Ontology Working Group (OWG)

Mission and Scope

The scope and mission is determined by one of the goals of the Healthcare and Life Sciences Special Interest Group (HCLSIG) specified in the charter, viz., “Core vocabularies and ontologies to support cross-community data integration and collaborative efforts”. The main thrust of activities will be around the theme of coming up with best practices that revolve around the definition, creation, evaluation and maintenance of ontologies in the context of well defined use cases that are likely to be of interest to the broader HCLSIG community. Towards this end, this group will collaborate with other working groups within HCLSIG and the National Center for Biomedical Ontology (NCBO)  to achieve it’s objectives and targets.

Statement of Objectives

A set of use cases exemplifying the vision of the bench to the bedside will be specified.

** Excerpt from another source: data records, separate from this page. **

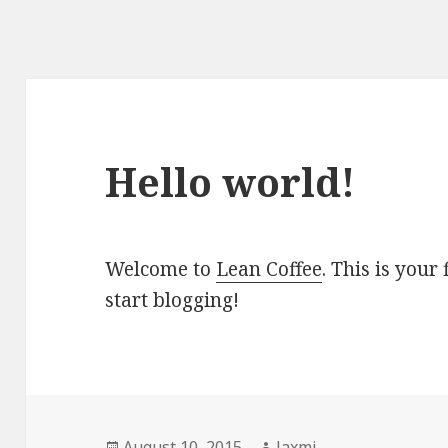
Hello world!
Welcome to
Lean Coffee
. This is your 
start blogging!
Posted
August 10, 2015
Author
laxmi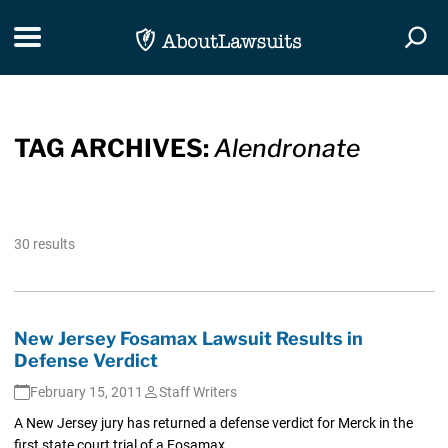
Skip Navigation
Toggle navigation
Togg
TAG ARCHIVES:
Alendronate
30 results
New Jersey Fosamax Lawsuit Results in
Defense Verdict
February 15, 2011
Staff Writers
A New Jersey jury has returned a defense verdict for Merck in the
first state court trial of a Fosamax...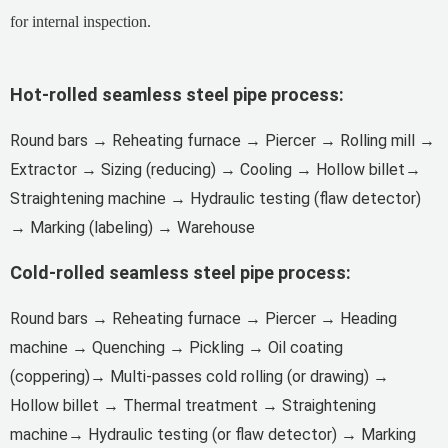
for internal inspection.
Hot-rolled seamless steel
pipe process:
Round bars → Reheating furnace → Piercer → Rolling mill →
Extractor → Sizing (reducing) → Cooling → Hollow billet→
Straightening machine → Hydraulic testing (flaw detector)
→ Marking (labeling) → Warehouse
Cold-rolled seamless steel
pipe process:
Round bars → Reheating furnace → Piercer → Heading
machine → Quenching → Pickling → Oil coating
(coppering)→ Multi-passes cold rolling (or drawing) →
Hollow billet → Thermal treatment → Straightening
machine→ Hydraulic testing (or flaw detector) → Marking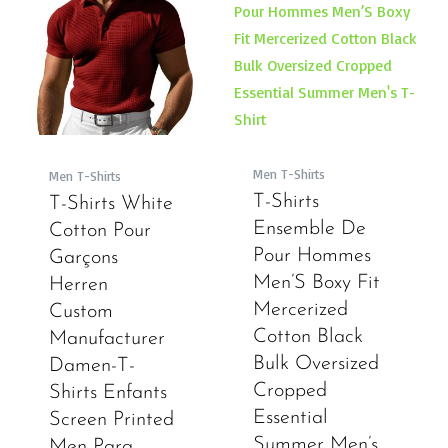
Men T-Shirts
Men T-Shirts
T-Shirts
T-Shirts White
Ensemble De
Cotton Pour
Pour Hommes
Garçons
Men’S Boxy Fit
Herren
Mercerized
Custom
Cotton Black
Manufacturer
Bulk Oversized
Damen-T-
Cropped
Shirts Enfants
Essential
Screen Printed
Summer Men’s
Men Para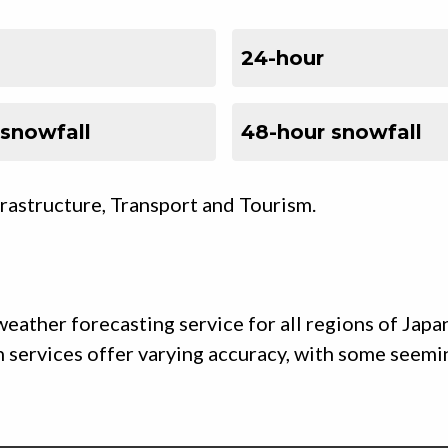
24-hour
 snowfall
48-hour snowfall
frastructure, Transport and Tourism.
eather forecasting service for all regions of Japa
uch services offer varying accuracy, with some seem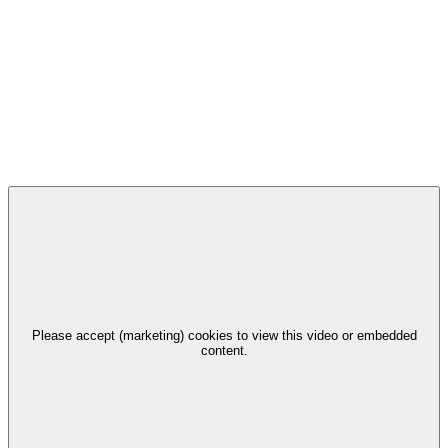
Please accept (marketing) cookies to view this video or embedded
content.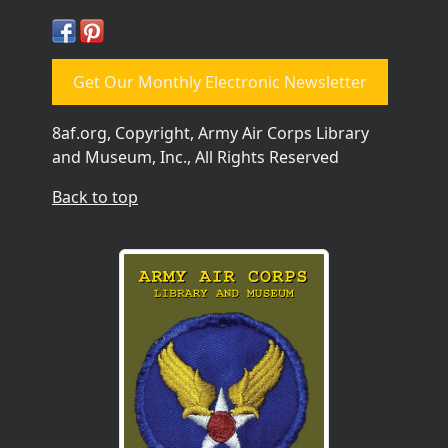
Get Our Monthly Electronic Newsletter
8af.org, Copyright, Army Air Corps Library
and Museum, Inc., All Rights Reserved
Back to top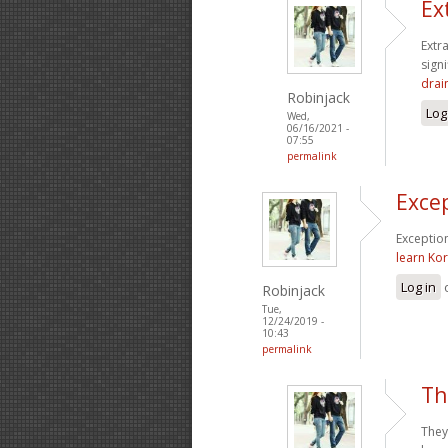
Ex
Extr
sign
drai
Robinjack
Log
Wed,
06/16/2021 -
07:55
permalink
Excep
Exception
learn Ko
Log in
Robinjack
Tue,
12/24/2019 -
10:43
permalink
Th
They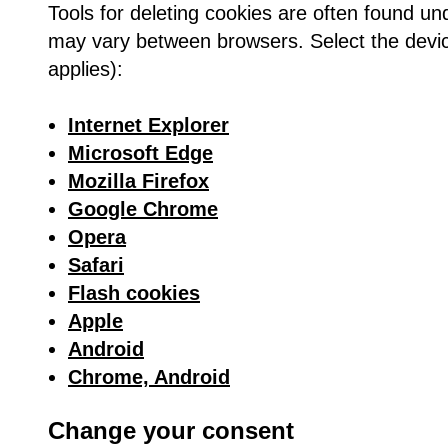
Tools for deleting cookies are often found un
may vary between browsers. Select the device
applies):
Internet Explorer
Microsoft Edge
Mozilla Firefox
Google Chrome
Opera
Safari
Flash cookies
Apple
Android
Chrome, Android
Change your consent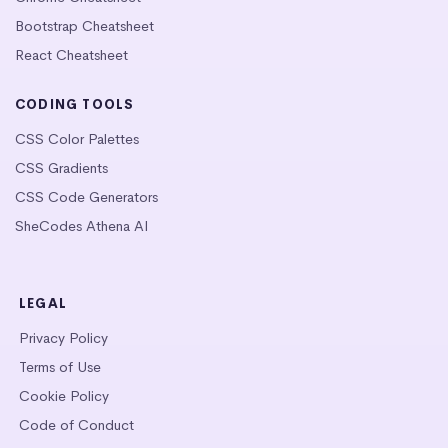
Bootstrap Cheatsheet
React Cheatsheet
CODING TOOLS
CSS Color Palettes
CSS Gradients
CSS Code Generators
SheCodes Athena AI
LEGAL
Privacy Policy
Terms of Use
Cookie Policy
Code of Conduct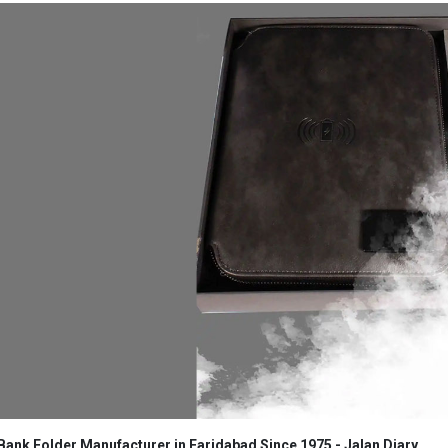
ank Folder Manufacturer in Faridabad Since 1975 - Jalan Diary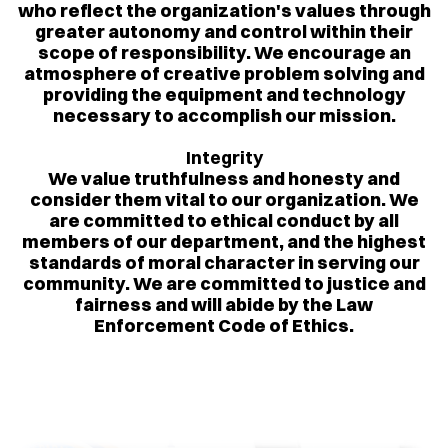
who reflect the organization's values through
greater autonomy and control within their
scope of responsibility. We encourage an
atmosphere of creative problem solving and
providing the equipment and technology
necessary to accomplish our mission.
Integrity
We value truthfulness and honesty and
consider them vital to our organization. We
are committed to ethical conduct by all
members of our department, and the highest
standards of moral character in serving our
community. We are committed to justice and
fairness and will abide by the Law
Enforcement Code of Ethics.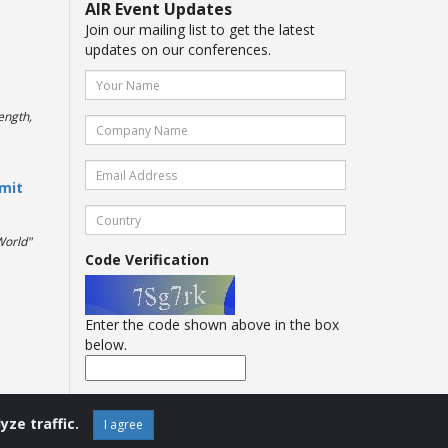
AIR Event Updates
Join our mailing list to get the latest
updates on our conferences.
ength,
mit
World"
Code Verification
Enter the code shown above in the box
below.
yze traffic.
I agree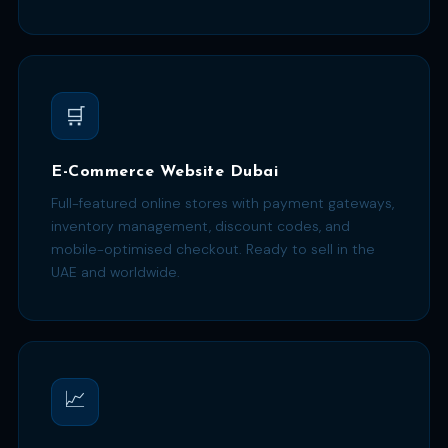
🛒
E-Commerce Website Dubai
Full-featured online stores with payment gateways,
inventory management, discount codes, and
mobile-optimised checkout. Ready to sell in the
UAE and worldwide.
📈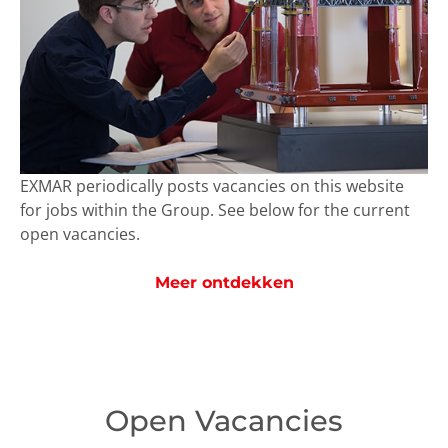
EXMAR periodically posts vacancies on this website
for jobs within the Group. See below for the current
open vacancies.
Meer ontdekken
Open Vacancies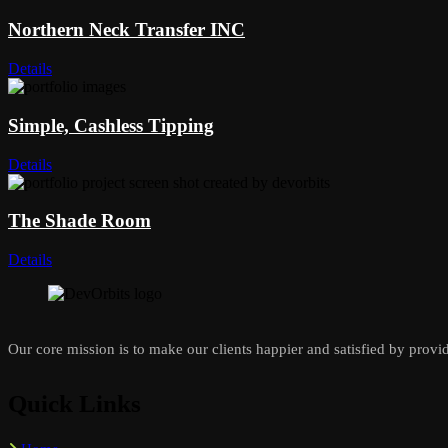
Northern Neck Transfer INC
Details
Simple, Cashless Tipping
Details
The Shade Room
Details
Our core mission is to make our clients happier and satisfied by provid
Quick Links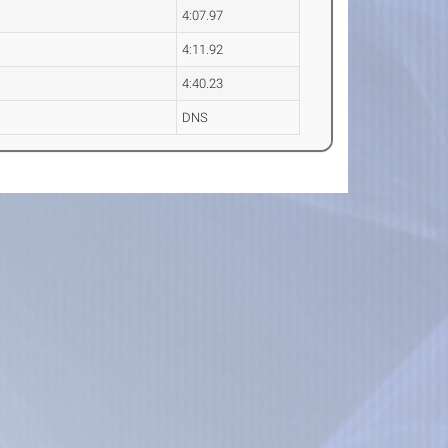
4:07.97
4:11.92
4:40.23
DNS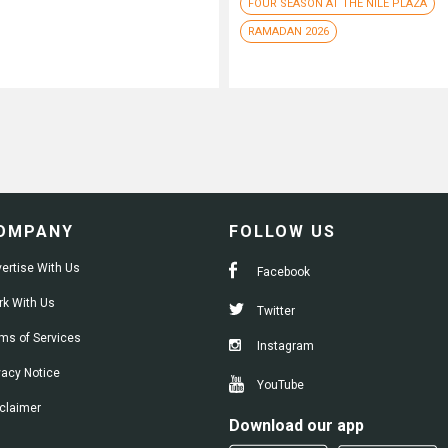
FOUR SEASON AT THE NILE PLAZA
RAMADAN 2026
OMPANY
FOLLOW US
ertise With Us
Facebook
k With Us
Twitter
ms of Services
Instagram
vacy Notice
YouTube
claimer
Download our app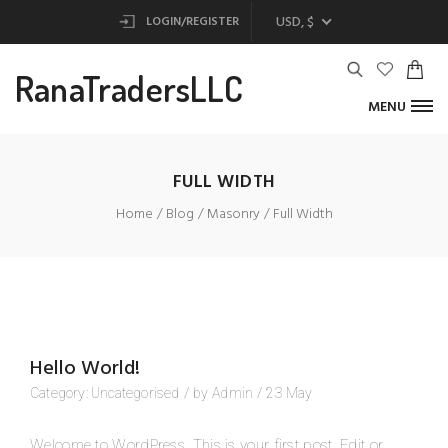
USD, $
LOGIN/REGISTER
RanaTradersLLC
MENU
FULL WIDTH
Home
Blog
Masonry
Full Width
Hello World!
Category:
Uncategorised
/
by
Admin
/
23
May
Welcome to WordPress. This is your first post. Edit or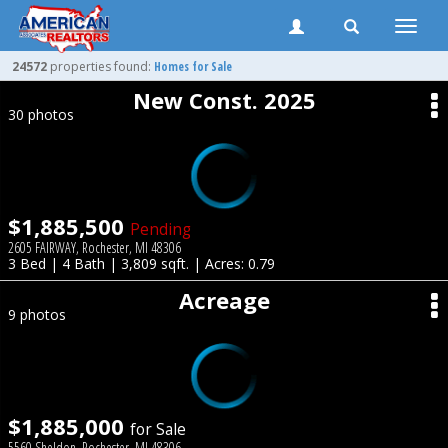
Toggle
naviga
24572
properties found:
Homes for Sale
New Const. 2025
30 photos
$1,885,500
Pending
2605 FAIRWAY, Rochester, MI 48306
3 Bed | 4 Bath | 3,809 sqft. | Acres: 0.79
Acreage
9 photos
$1,885,000
for Sale
5560 Sheldon, Rochester, MI 48306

A carefully selected subset of these use cases will form the context for answering a set of questions that are likely to arise in the minds of a healthcare practitioner or a life science and clinical researcher as he she attempts to use ontologies and semantic web specifications to address his information and knowledge needs. These questions are:

 

1.      What is an ontology? A very pragmatic definition which encompasses among other things, terminologies (such as Snomed, GO) and information models (such as HL7 RIM). A working definition with guidelines and examples from various healthcare and life science applications need to be developed. The current definition of an ontology as enunciated by the W3C needs to be examined and extended if required. Ontology as a model of use needs to be emphasized in contrast to ontology as a model of meaning. The strategy will be to assimilate current “ontology-like” artifacts and extend them to create OWL-DL ontologies demonstrating with use case examples the value achieved in doing so.

 

2.      What information should be represented in an ontology? The various knowledge artifacts that could be represented using ontology-like artifacts need to be enumerated. Candidate representations of these artifacts could be terminologies such as Snomed and Gene Ontology, various Genomic artifacts such as Genes, Variants, Proteins and various clinical artifacts such as Clinical Documentation templates and Clinical Decision Support Rules. Ontologies can also be used to encode processes and process models related to biological pathways, clinical care protocols, clinical guidelines and web services annotation models. Other artifacts that need to be designed and represented in an ontology could be namespaces, mappings of ontological elements to underlying database schemas and other data structures and mappings across various identifier and value sets. Provenance information about a knowledge artifact such as “who”, “what”. “when”, etc.; versioning and history information and information about content dependencies could also be captured in an ontology.

 

3.      How should information be represented in an ontology? Various candidate possibilities of representing information and knowledge in an ontology are based on available standards such as RDF, OWL and SWRL. A set of best practice guidelines needs to be identified for knowledge representation. Furthermore the need for representing probabilistic knowledge is also crucial in the HCLS areas. Some sources of uncertainty include: uncertainty in data (e.g., uncertainty in genotyping data from the affymetrix chip), uncertainty in evidence, uncertainty in hypotheses, and quality/trust judgements (e.g., I trust HCM test results more from lab X then from lab Y). Current standards (RDF/OWL/SWRL) need to be investigated whether these requirements can be supported or the HCLSIG should propose some OWL/RDF extensions.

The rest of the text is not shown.